The models are easy to apply in general, and the results are straightforward to interpret after we have standardized all the scores to the range between -1 to 1. The only problem was FinBERT as it requires strong computational power to run (10gb ram above). Since none of us had a computer that was strong enough to run this model on our dataset, we decided not to use FinBERT and focused on the other four models instead.

Our Approach

A popular formula to calculate the sentiment score (StSc) is:

StSc = (number of positive words - number of negative words)/ total number of words

Instead of using number of positive/ negative words, we substituted the term with the sum of positive phrases' compound scores and the sum of negative phrases'.

poslen = 0
neglen = 0 
pos = 0
neg = 0

for i in text:
    if sia.polarity_scores(i)['compound'] > 0:
        pos += sia.polarity_scores(i)['compound']
        poslen += 1
    elif sia.polarity_scores(i)['compound'] < 0:
        neg += sia.polarity_scores(i)['compound']
        neglen += 1

if poslen == 0 and neglen == 0:
    score = 0            
elif neglen == 0:
    score = (pos/poslen)
elif poslen == 0:
    score = (neg/neglen)
else:
    score = (pos+neg)/(pos+abs(neg))

Caveats and Application of Models

For TextBlob, NLTK Vader and Afinn, we applied the model on the lemmatized word list of both News and Tweets. As for Flair, as it is a sentence-based model, we applied it on the sentences instead of tokens for News and Tweets.
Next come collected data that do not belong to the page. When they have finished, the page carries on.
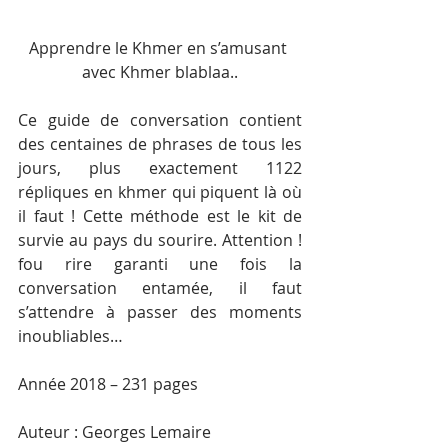
Apprendre le Khmer en s’amusant 
avec Khmer blablaa..
Ce guide de conversation contient 
des centaines de phrases de tous les 
jours, plus exactement 1122 
répliques en khmer qui piquent là où 
il faut ! Cette méthode est le kit de 
survie au pays du sourire. Attention ! 
fou rire garanti une fois la 
conversation entamée, il faut 
s’attendre à passer des moments 
inoubliables…
Année 2018 – 231 pages
Auteur : Georges Lemaire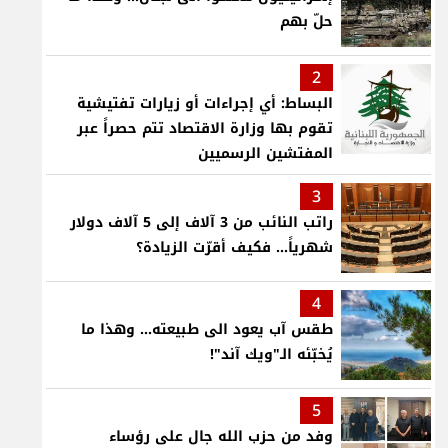
حلّ بهم
2
البساط: أي إجراءات أو زيارات تفتيشية
تقوم بها وزارة الاقتصاد تتم حصراً عبر
المفتشين الرسميين
3
راتب النائب من 3 آلاف إلى 5 آلاف دولار
شهرياً... فكيف أقرّت الزيادة؟
4
طقس آب يعود الى طبيعته... وهذا ما
يُخبّئه الـ"ويك آند"!
5
وفد من حزب الله جال على رؤساء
One concern for using these pretrained models is that they have different libraries, some of them may be more suitable for financial context than the others, so that the score returned on the same News/Tweet could be quite different for different models. As a result, some models had a better explanatory power on stock price than the others. Noting this, we did not take an average sentiment score across the four models but rather ran regression separately. To make our models more content-aware, we also customized the sentiment lexicon to assign new sentiment score to special terms and homonyms that would otherwise be tagged as neutral.

#Before customizing
from vaderSentiment.vaderSentiment import SentimentIntensityAnalyzer
sia = SentimentIntensityAnalyzer()
print(sia.polarity_scores('๐Ÿ“‰'))
>>> {'neg': 0.0, 'neu': 1.0, 'pos': 0.0, 'compound': 0.0}
#After customizing
new_words = {
'fire': 4.0,
'decreasing': -4.0,
'increasing': 4.0,
'decrease': -4.0,
'increase': 4.0,
'rocket':4.0,
'up':4.0,
'down':-4.0,
'bull':4.0,
'bear':-4.0
}

sia.lexicon.update(new_words)
print(sia.polarity_scores('๐Ÿ“‰'))
>>> {'neg': 0.8, 'neu': 0.2, 'pos': 0.0, 'compound': -0.6124}

Observations and Comments

We observed that financial news sentiment is largely very neutral. This can be explained by the fact that the articles' contents are too long, and the issue of objectivity may also suggest why sentiment scores are not substantial. We believe that this can be improved by only extracting sentences of non-neutral sentiment as neutral sentences dilute the final sentiment score. We could also derive the sentiment from article titles only as they might be more concise and to the point.